The formation of insoluble inclusion bodies remains a major obstacle to the widespread application of prokaryotic expression systems for recombinant protein production [2, 24]. To address this challenge, we developed a versatile fusion tag system that enables rapid screening for optimal solubility enhancers. In this study, the pullulanase PulA could not be expressed in E. coli BL21(DE3) (Figure S2), likely due to its origin from the hyperthermophilic anaerobe Thermotoga neapolitana. Although the PulA gene was codon-optimized for E. coli, it still failed to express, suggesting that factors beyond codon usage—such as protein folding kinetics or compatibility with the host proteostasis network—may have contributed to its insolubility [2, 25]. Similarly, proteins such as Mals and NodE, which may contain rare codons or complex folding requirements, achieved soluble expression only when fused with specific tags. For instance, MsyB markedly enhanced the solubility of NodE (Fig. 5a), while ArsC, SlyD, DsbA, MsyB, Crr, and Snut all significantly improved the solubility of Mals (Fig. 4).
Other target proteins, including eGFP, FabGXL, FabF1XL, FabF2XL, and FabZXL, were predominantly expressed as inclusion bodies in the absence of fusion tags. While soluble expression was achievable with tag assistance, the efficacy of each tag varied considerably depending on the target protein. For example, all eight tags improved FabZXL solubility (Fig. 5e), whereas only YjgD enabled soluble expression of FabGXL (Fig. 5b). Similarly, MsyB and YjgD were the most effective for FabF1XL and FabF2XL (Fig. 5c–d). ArsC, Ecotin, MsyB, SlyD, Snut, and YjgD fusion tags can promote the solubilization of eGFP (Fig. 2). These observations highlight the target-specific nature of fusion tag efficacy and underscore the importance of employing a multi-tag screening approach [15, 26].

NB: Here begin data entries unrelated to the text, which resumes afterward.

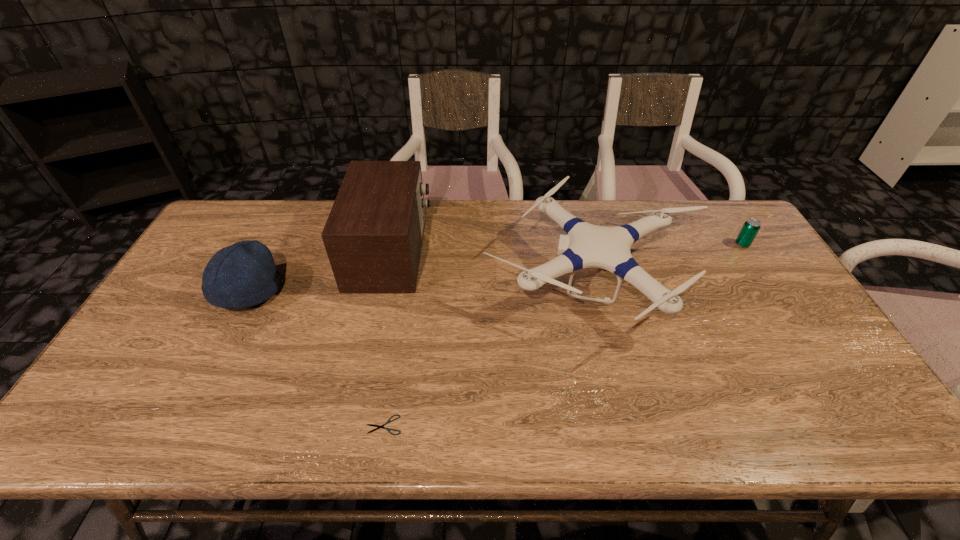 Locate an element on the screen. the tallest object is located at coordinates (373, 236).

Where is `drone`? The width and height of the screenshot is (960, 540). drone is located at coordinates (586, 245).

At what (x,y) coordinates should I click in order to perform the action: click on the third tallest object. Please return your answer as a coordinate pair (x, y). The image size is (960, 540). Looking at the image, I should click on (244, 274).

Identify the location of the leftmost object. (244, 274).

The image size is (960, 540). I want to click on beer can, so click(x=751, y=227).

This screenshot has height=540, width=960. I want to click on the rightmost object, so click(x=751, y=227).

Identify the location of the shortest object. Image resolution: width=960 pixels, height=540 pixels. (378, 426).

I want to click on shears, so click(x=378, y=426).

Identify the location of blank area located 0.300m on the front-facing side of the tallest object. 523,252.

The image size is (960, 540). Identify the location of vacant space located on the back of the second object from right to left. (574, 205).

The solubilization mechanism of fusion tags remains incompletely understood, though it is often suggested to relate to their own folding properties and biophysical characteristics, such as surface charge or hydrophilicity [12, 27]. To gain preliminary insight into the mechanisms underlying solubility enhancement, we analyzed the core biophysical properties of our eight fusion tags (Supplementary Table S3). We observed a general trend wherein tags characterized by a high negative net charge and hydrophilic nature, as indicated by a negative GRAVY index, and particularly those with highly acidic properties (pI < 5.0) such as MsyB and YjgD, tended to be the most effective and versatile solubility enhancers. This finding is consistent with prior studies on acidic fusion partners [12, 13]. However, notable exceptions highlight the complexity of the mechanism. For instance, the superior performance of SlyD with Mals likely stems from its intrinsic chaperone activity rather than its charge properties alone [14]. Interestingly, the less acidic Snut (pI 6.324, GRAVY − 1.106, net charge − 1.79) still demonstrated considerable solubilization efficacy, performing well with target proteins such as eGFP, Mals, NodE, and FabZXL. Furthermore, the ability of certain tags (e.g., YigD) to solubilize particularly recalcitrant proteins (FabGXL) for which others failed including the MsyB, underscores that optimal tag selection results from a complex, individualized match between the tag's biophysical properties and the target protein's specific folding pathway and structural needs.
However, the molecular dimensions and structural properties of fusion tags can also interfere with the folding and functionality of target proteins, as evidenced by our experimental data. A notable example is the DsbA tag, which substantially quenched eGFP fluorescence despite maintaining reasonable solubility (Fig. 2C). In this experimental design, the soluble protein EcFabG was intentionally selected to analyze the impact of fusion tags on its solubility and function. As anticipated, the addition of tags reduced its solubility ratio to varying degrees, with the most significant decrease reaching 58%. Furthermore, tags including Crr, Ecotin, DsbA, and SlyD were found to impair EcFabG's enzymatic activity (Fig. 3C). These results emphasize that while fusion tags can enhance solubility, they may also interfere with protein function. It is therefore common practice to remove fusion tags after purification [28]. Interestingly, however, several tags in this study—including SlyD, MsyB, and Crr—enhanced the enzymatic activity of Mals even before cleavage (Fig. 4C). This suggests that, in some cases, fusion partners may do more than improve solubility; they may also assist in folding or stabilize the active conformation of certain target proteins [14, 15]. The underlying mechanisms warrant further investigation.
In summary, our results confirm that no single fusion tag is universally effective for all target proteins. The optimal tag must be empirically determined through parallel screening [15]. The pX vector system developed in this study provides a convenient and efficient platform for such screening, enabling rapid identification of the most suitable fusion tag to enhance both the solubility and functional yield of diverse recombinant proteins.